In winter, the Severn floodplain, especially the area between Gloucester and Tewkesbury, regularly welcomes many thousands of wintering waterbirds.  After the dry summer, there was a light local flood in late October and early November, then a much deeper one beginning just before Christmas.  The November flood attracted large numbers of Wigeon and Teal (much higher numbers of Wigeon than were present on the estuary in the Frampton/Slimbridge area at the time); when the flooding receded in late November, many of these birds moved to the estuary.  They came back to Coombe Hill as waters began to rise again in mid-December.  So the link between the estuary and floodplain sites inland was clearly demonstrated.  (For a full account of birds in the area between October and December, see “Birds in the Severn and Avon Vales October to December 2013” under Published reports on this website).
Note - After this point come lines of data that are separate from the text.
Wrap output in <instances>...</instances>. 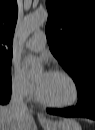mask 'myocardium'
<instances>
[{
	"mask_svg": "<svg viewBox=\"0 0 95 130\" xmlns=\"http://www.w3.org/2000/svg\"><path fill=\"white\" fill-rule=\"evenodd\" d=\"M50 73L63 75L70 81V83L72 84V86L74 88V99L71 102L65 103V104L49 101L42 95L39 86H37L38 100L46 106L56 107V108H68V107H72V106L76 105L80 98V90H79V86H78L76 80L68 72H66L63 69L55 68V69L50 70Z\"/></svg>",
	"mask_w": 95,
	"mask_h": 130,
	"instance_id": "1",
	"label": "myocardium"
}]
</instances>
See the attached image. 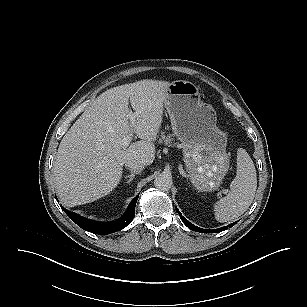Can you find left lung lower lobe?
<instances>
[{
    "mask_svg": "<svg viewBox=\"0 0 307 307\" xmlns=\"http://www.w3.org/2000/svg\"><path fill=\"white\" fill-rule=\"evenodd\" d=\"M176 211L178 212L181 220L183 221V223L188 227L190 228L191 230H194L196 232H199V233H218V232H221V231H224V230H227L228 228H231L232 226H234L237 222H234V223H231L229 224L228 226H225V227H222V228H218V229H213V230H207V229H202V228H199L195 225H193L192 223H190L187 219H185L180 211L178 209H176Z\"/></svg>",
    "mask_w": 307,
    "mask_h": 307,
    "instance_id": "1",
    "label": "left lung lower lobe"
}]
</instances>
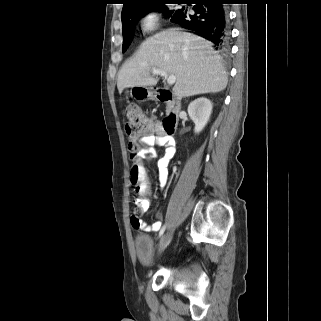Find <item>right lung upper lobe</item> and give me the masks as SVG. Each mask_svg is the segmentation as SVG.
Instances as JSON below:
<instances>
[{
    "label": "right lung upper lobe",
    "instance_id": "cb5924a9",
    "mask_svg": "<svg viewBox=\"0 0 321 321\" xmlns=\"http://www.w3.org/2000/svg\"><path fill=\"white\" fill-rule=\"evenodd\" d=\"M165 0H123L124 6L121 17L142 10L145 7L154 5Z\"/></svg>",
    "mask_w": 321,
    "mask_h": 321
}]
</instances>
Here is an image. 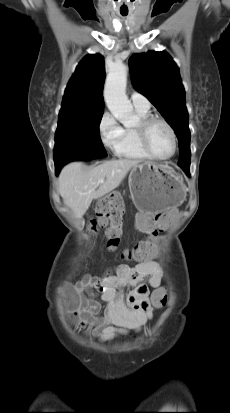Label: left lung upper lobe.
Wrapping results in <instances>:
<instances>
[{"instance_id": "5c2ea615", "label": "left lung upper lobe", "mask_w": 230, "mask_h": 413, "mask_svg": "<svg viewBox=\"0 0 230 413\" xmlns=\"http://www.w3.org/2000/svg\"><path fill=\"white\" fill-rule=\"evenodd\" d=\"M132 83L158 109L175 131L180 149L179 167L190 168L189 115L179 69L165 52L149 51L129 59Z\"/></svg>"}]
</instances>
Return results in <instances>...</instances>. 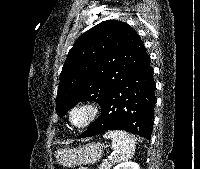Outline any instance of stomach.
<instances>
[{"mask_svg":"<svg viewBox=\"0 0 200 169\" xmlns=\"http://www.w3.org/2000/svg\"><path fill=\"white\" fill-rule=\"evenodd\" d=\"M103 144L88 143L82 147L65 148L57 151L56 161L64 167H74L81 164H93L100 160Z\"/></svg>","mask_w":200,"mask_h":169,"instance_id":"1","label":"stomach"}]
</instances>
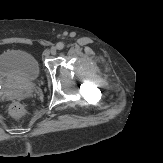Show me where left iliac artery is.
Wrapping results in <instances>:
<instances>
[{"label": "left iliac artery", "instance_id": "44dca946", "mask_svg": "<svg viewBox=\"0 0 163 163\" xmlns=\"http://www.w3.org/2000/svg\"><path fill=\"white\" fill-rule=\"evenodd\" d=\"M58 50H62L64 48V44L62 42L57 43L56 45Z\"/></svg>", "mask_w": 163, "mask_h": 163}]
</instances>
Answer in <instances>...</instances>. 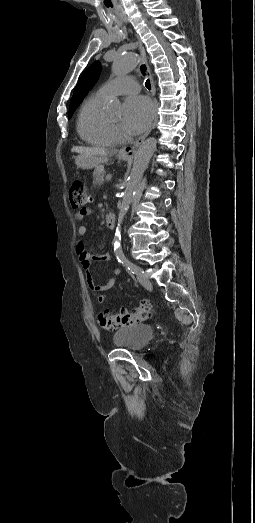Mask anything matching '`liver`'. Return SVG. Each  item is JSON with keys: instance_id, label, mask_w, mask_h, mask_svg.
Wrapping results in <instances>:
<instances>
[{"instance_id": "6515ba94", "label": "liver", "mask_w": 255, "mask_h": 523, "mask_svg": "<svg viewBox=\"0 0 255 523\" xmlns=\"http://www.w3.org/2000/svg\"><path fill=\"white\" fill-rule=\"evenodd\" d=\"M72 152H77V154H81V156H85V158L100 156V158H97L98 162H106L107 160L105 148H82V146H75V148H72ZM101 158H103V160H101Z\"/></svg>"}]
</instances>
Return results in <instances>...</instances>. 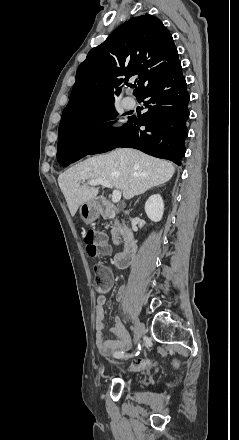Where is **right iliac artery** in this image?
Listing matches in <instances>:
<instances>
[{"instance_id":"1","label":"right iliac artery","mask_w":239,"mask_h":440,"mask_svg":"<svg viewBox=\"0 0 239 440\" xmlns=\"http://www.w3.org/2000/svg\"><path fill=\"white\" fill-rule=\"evenodd\" d=\"M138 354H139V352H137L135 355L137 356ZM123 356H124L123 352H119V353L114 354V357H116V358H121ZM131 356H133V355H131Z\"/></svg>"}]
</instances>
However, as has been widely reflected in the media, the flooding has got much more serious since Christmas, and there were Severe Flood Warnings (the highest category, indicating danger to human life and property) on either side of New Year.  The top of a spring tide cycle in early January pushed water up the estuary and into the flood plain, coinciding with a flush of water coming down the Severn, following heavy rain at the top of the Severn catchment in north Wales and in the northwest Midlands; this flush was exacerbated by inflow from the Avon, not to mention other local streams like the Leadon, Chelt and Swilgate, which could not flow out into the Severn and so back-flooded riverside meadows.   As a result, there is very deep flooding between Gloucester and Tewkesbury, with main roads closed by flooding – the A417 from Gloucester to Ledbury round Maisemore, the B4213 at Haw Bridge.  The Gloucestershire Wildlife Trust had only just inaugurated its new hide and boardwalk at the Coombe Hill Meadows reserve, replacing the one washed away by the previous winter’s floods; the hide is now totally inaccessible and will remain so for many weeks – it is to be hoped that it will survive intact!
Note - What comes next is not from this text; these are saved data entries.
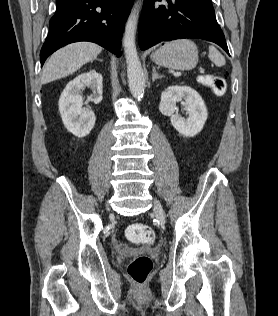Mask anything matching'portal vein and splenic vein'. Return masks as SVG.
Returning a JSON list of instances; mask_svg holds the SVG:
<instances>
[{"label": "portal vein and splenic vein", "mask_w": 278, "mask_h": 316, "mask_svg": "<svg viewBox=\"0 0 278 316\" xmlns=\"http://www.w3.org/2000/svg\"><path fill=\"white\" fill-rule=\"evenodd\" d=\"M173 76L174 77H180L181 76V72L179 71V72H175L174 74H173Z\"/></svg>", "instance_id": "1"}]
</instances>
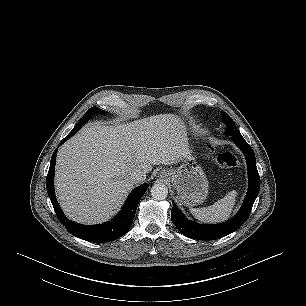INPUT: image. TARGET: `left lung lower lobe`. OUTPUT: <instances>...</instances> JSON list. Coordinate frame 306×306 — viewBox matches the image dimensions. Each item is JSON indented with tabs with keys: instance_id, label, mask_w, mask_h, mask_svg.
<instances>
[{
	"instance_id": "1",
	"label": "left lung lower lobe",
	"mask_w": 306,
	"mask_h": 306,
	"mask_svg": "<svg viewBox=\"0 0 306 306\" xmlns=\"http://www.w3.org/2000/svg\"><path fill=\"white\" fill-rule=\"evenodd\" d=\"M235 144L242 150L247 161L249 188L239 212L229 221L220 224H198L188 220L178 209L173 207L171 219L177 229L185 236L197 240H215L240 228L248 219L254 201L260 189V177L256 167L253 149L243 137H233Z\"/></svg>"
}]
</instances>
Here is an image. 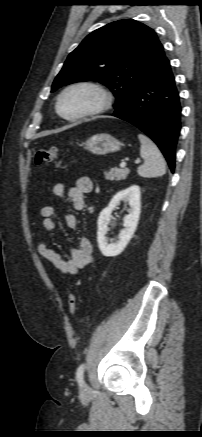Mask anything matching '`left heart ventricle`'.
Segmentation results:
<instances>
[{
    "label": "left heart ventricle",
    "mask_w": 202,
    "mask_h": 437,
    "mask_svg": "<svg viewBox=\"0 0 202 437\" xmlns=\"http://www.w3.org/2000/svg\"><path fill=\"white\" fill-rule=\"evenodd\" d=\"M98 96L90 89L78 88L68 92L61 101V111L66 116H75L95 106Z\"/></svg>",
    "instance_id": "obj_1"
}]
</instances>
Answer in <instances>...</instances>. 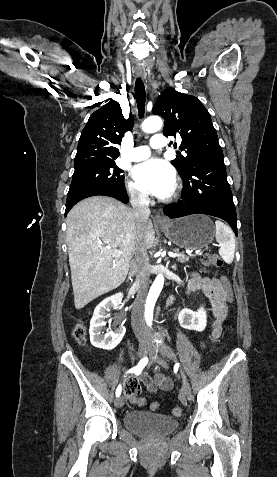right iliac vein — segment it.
<instances>
[{
	"mask_svg": "<svg viewBox=\"0 0 277 477\" xmlns=\"http://www.w3.org/2000/svg\"><path fill=\"white\" fill-rule=\"evenodd\" d=\"M149 350H150L149 344L146 341H141L139 344L138 356L139 357L146 356ZM123 405H124V397L118 396L115 400V406L117 408H121Z\"/></svg>",
	"mask_w": 277,
	"mask_h": 477,
	"instance_id": "obj_1",
	"label": "right iliac vein"
}]
</instances>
The effect on waterbirds has been striking: wild birds don’t like deep flooding any more than humans do.  So the thousands of surface-feeding ducks which were in the Coombe Hill and Ashleworth area only ten days ago, grazing and feeding round the edges, have disappeared (as far as one can tell in the flooded conditions!).  Some of them may well have moved downriver to the estuary, but a fair proportion have sought out shallow flooded areas upriver, just into south Worcestershire.  On 4 January there were about 3,000 surface feeding ducks on Longdon Marsh, including about 1,400 each of Wigeon and Teal, with nearly 150 Pintail and about 35 Shoveler.  But where have the thousand odd Greylag and Canada Geese gone, the ones that were previously shared between the Coombe and Ashleworth Ham reserves?  Perhaps to Ripple Lake, the former gravel extraction area along the Severn opposite the outflow to the Severn from Longdon Marsh – there are many hundred geese there.

Plenty to look out for in the New Year then!